The GGE Mentorship Guidelines were prepared by the EGSA Mentorship Committee as part of the overall student review of the Ecology Graduate Group conducted during the 1997-98 academic year. Specific recommendations found in the document were drawn from committee members’ own experience, informal discussions with other graduate students, and from interviews with six GGE faculty members selected for their reputation as good mentors. Two additional faculty members helped with comments on the final draft. The guidelines were formally adopted by the Executive Committee of the GGE in Spring 1998.
"Natures Guide to Mentors" (pdf) - Nature: June 2007. Having a good mentor early in your career can mean the difference between success and failure field.

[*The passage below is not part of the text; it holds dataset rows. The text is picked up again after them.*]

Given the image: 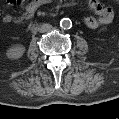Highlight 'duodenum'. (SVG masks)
Listing matches in <instances>:
<instances>
[{"mask_svg":"<svg viewBox=\"0 0 119 119\" xmlns=\"http://www.w3.org/2000/svg\"><path fill=\"white\" fill-rule=\"evenodd\" d=\"M31 29H32V30L36 29V26H35V25H34V26H32V27H31Z\"/></svg>","mask_w":119,"mask_h":119,"instance_id":"410a0bca","label":"duodenum"}]
</instances>
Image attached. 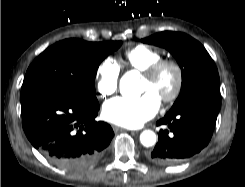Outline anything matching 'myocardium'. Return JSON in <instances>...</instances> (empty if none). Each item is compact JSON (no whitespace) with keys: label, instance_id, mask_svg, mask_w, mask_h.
Masks as SVG:
<instances>
[{"label":"myocardium","instance_id":"myocardium-1","mask_svg":"<svg viewBox=\"0 0 245 187\" xmlns=\"http://www.w3.org/2000/svg\"><path fill=\"white\" fill-rule=\"evenodd\" d=\"M166 69H169L174 73L175 80L172 90L168 94L162 95L160 100L164 103H172L180 96L184 84L183 69L176 60L170 58H161L151 64L144 71V76L147 79L154 81Z\"/></svg>","mask_w":245,"mask_h":187}]
</instances>
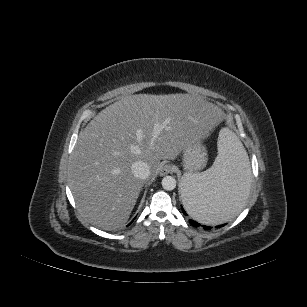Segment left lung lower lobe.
Listing matches in <instances>:
<instances>
[{"label":"left lung lower lobe","mask_w":307,"mask_h":307,"mask_svg":"<svg viewBox=\"0 0 307 307\" xmlns=\"http://www.w3.org/2000/svg\"><path fill=\"white\" fill-rule=\"evenodd\" d=\"M245 172L243 169H238L233 171L230 178V185L227 190L224 191L221 206L225 213L233 214L236 213L241 206V184L244 180ZM182 207V206H181ZM183 214L187 216V213L182 207ZM190 224L194 227H199L200 224L194 220H189ZM225 224L216 226V228H220ZM205 230H210V226H202Z\"/></svg>","instance_id":"0a47b994"}]
</instances>
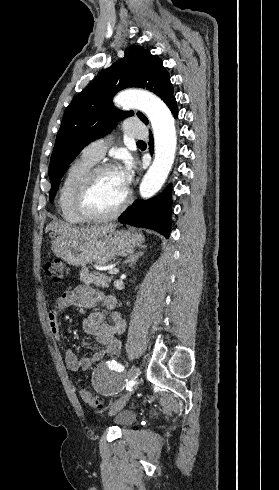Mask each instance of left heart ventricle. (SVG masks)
<instances>
[{
    "label": "left heart ventricle",
    "mask_w": 279,
    "mask_h": 490,
    "mask_svg": "<svg viewBox=\"0 0 279 490\" xmlns=\"http://www.w3.org/2000/svg\"><path fill=\"white\" fill-rule=\"evenodd\" d=\"M126 193L121 189L116 170L100 174L91 196L92 208L100 213H109L116 209L125 199Z\"/></svg>",
    "instance_id": "left-heart-ventricle-1"
}]
</instances>
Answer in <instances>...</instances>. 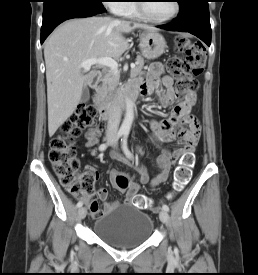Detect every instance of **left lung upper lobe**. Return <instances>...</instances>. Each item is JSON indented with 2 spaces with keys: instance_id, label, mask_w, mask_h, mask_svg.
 <instances>
[{
  "instance_id": "left-lung-upper-lobe-1",
  "label": "left lung upper lobe",
  "mask_w": 258,
  "mask_h": 275,
  "mask_svg": "<svg viewBox=\"0 0 258 275\" xmlns=\"http://www.w3.org/2000/svg\"><path fill=\"white\" fill-rule=\"evenodd\" d=\"M182 0H178V3H180Z\"/></svg>"
}]
</instances>
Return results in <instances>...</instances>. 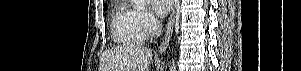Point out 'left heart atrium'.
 I'll return each instance as SVG.
<instances>
[{
    "instance_id": "left-heart-atrium-1",
    "label": "left heart atrium",
    "mask_w": 301,
    "mask_h": 71,
    "mask_svg": "<svg viewBox=\"0 0 301 71\" xmlns=\"http://www.w3.org/2000/svg\"><path fill=\"white\" fill-rule=\"evenodd\" d=\"M152 8L156 14L163 16L165 15L171 8L172 1L171 0H151Z\"/></svg>"
}]
</instances>
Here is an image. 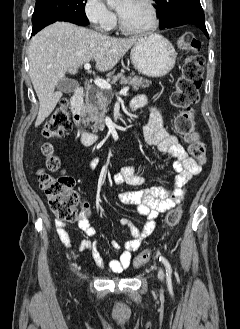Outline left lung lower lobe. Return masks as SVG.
Returning a JSON list of instances; mask_svg holds the SVG:
<instances>
[{"label":"left lung lower lobe","instance_id":"left-lung-lower-lobe-1","mask_svg":"<svg viewBox=\"0 0 240 329\" xmlns=\"http://www.w3.org/2000/svg\"><path fill=\"white\" fill-rule=\"evenodd\" d=\"M185 24H194V25H196L209 38L208 33H207V30H206V26H205V20H198V19H179V20H176V21L171 22L165 28H171V27L181 26V25H185Z\"/></svg>","mask_w":240,"mask_h":329}]
</instances>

Adrian Lee, Carina Dennis and Philip Campbell look at what makes a good mentor.
"Entering Mentoring”, University of Wisconsin (see upper right).
Comments/Advice from Mark W. Schwartz, Former GGE Chair:
- It is the student’s responsibility to ensure that they establish the kind of mentoring relationship that they want with their major professors. Frankly, many of us did not receive any mentorship training, and we may or may not be good at it. Thus, students should take control of the situation and talk to us about their mentorship expectations.
- Mentorship relationships can take many forms, but everyone deserves
to have frank and clear conversations with their major professors about
the following topics:
- The frequency of one-on-one meetings.
- The frequency and nature of lab meetings.
- Expectations regarding seminar attendance.
- Expectations regarding attending national meetings.
- Expectations regarding society membership.
- Expectations of professional conduct, in general.
- Academic issues: classes, advice on committee membership, etc.
- Authorship of papers produced by the student.
- Professional placement and job opportunities.
- The student should also get a clear vision of the role that their major professor expects of them in the lab and professionally. In turn, the faculty should clarify their role as advisor, in defining a research agenda for the student.
- Finally, the faculty mentor and the GGE have the capacity, willingness,
and obligation to help students work through academic issues. In addition,
people have personal issues. Although these are personal, they often have
an impact on our professional progress. There are University resources
available for those who need them. The graduate group is willing to support
students in everything from casual consultation to facilitating professional
counseling. Students should find someone they can go to if these personal
issues become overwhelming. The GGE can help.